The North Sea oil and gas industry is entering a hangover period after years of booming business, a leading energy financier has warned.
Eddie Leigh, from Simmons & Co, claims the UK Continental Shelf (UKCS) system is in a fragile position as a result of rising production costs and a dip in exploration.
Speaking at a lunch in Aberdeen today, he warned that mounting costs were leaving the industry facing a tough landing after years of success.
“Production of the 42billion barrels from the UKCS in the last 40 years was done at an average of $20 per barrel. But current production is going to come in at something like $40 per barrel,” said Mr Leigh.
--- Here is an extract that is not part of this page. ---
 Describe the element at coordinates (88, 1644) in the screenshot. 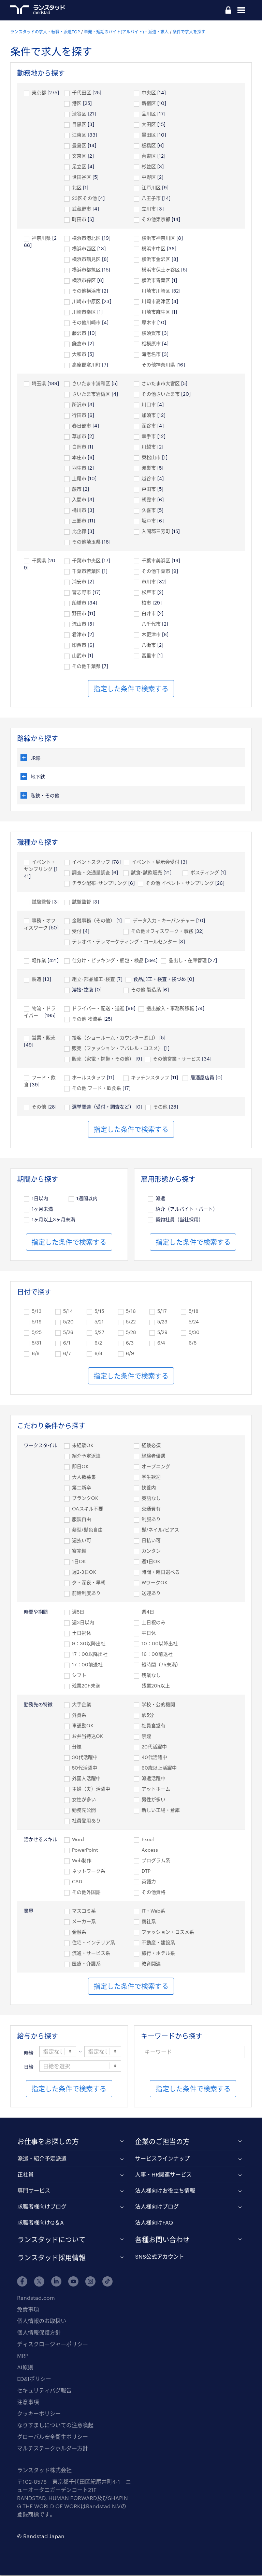

I see `9：30以降出社` at that location.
“That’s an enormous cost escalation; after three or four years of boom, there is a bit of a hangover to come.”
He said global exploration and production (E&P) capex will hit a new record of around £435billion this year – up 7% on last year.
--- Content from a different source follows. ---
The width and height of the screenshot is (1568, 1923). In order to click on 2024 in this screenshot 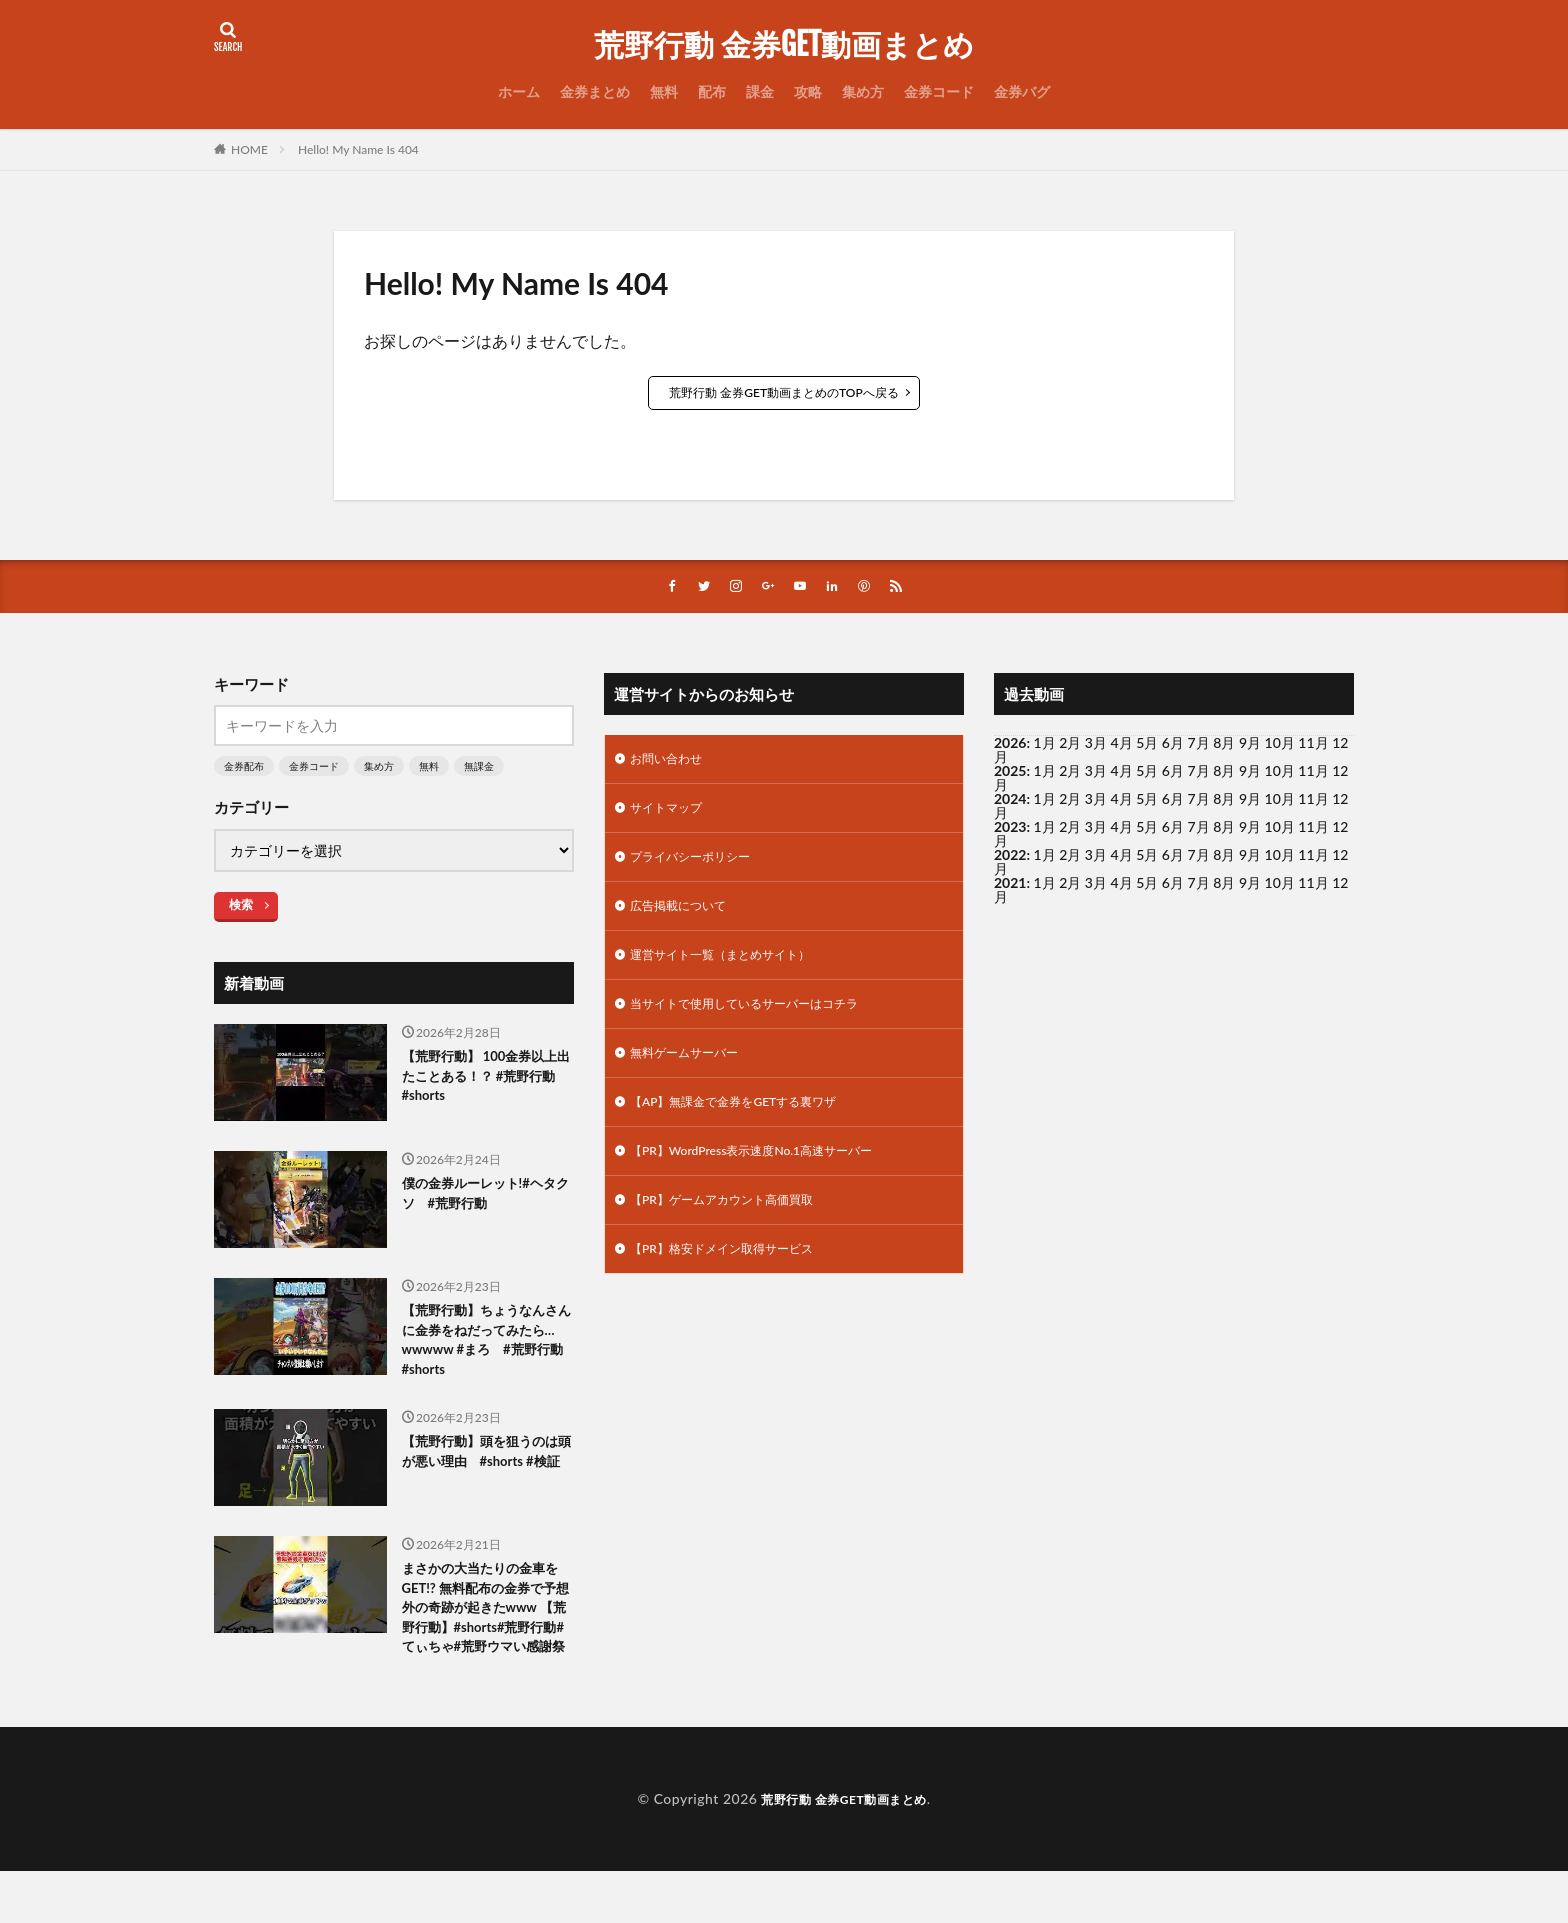, I will do `click(1010, 800)`.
“E&P spend has grown almost fivefold since 1999, and oil companies are having to work incredibly hard to maintain their existing production levels,” said Mr Leigh at the Aberdeen Houston gateway event yesterday.
He said despite these challenges, there was still enormous opportunities for oilfield service companies in the North Sea.
However, he warned companies faced a challenge attracting staff to Aberdeen due to high living costs and a “chronic shortage of housing and schooling”.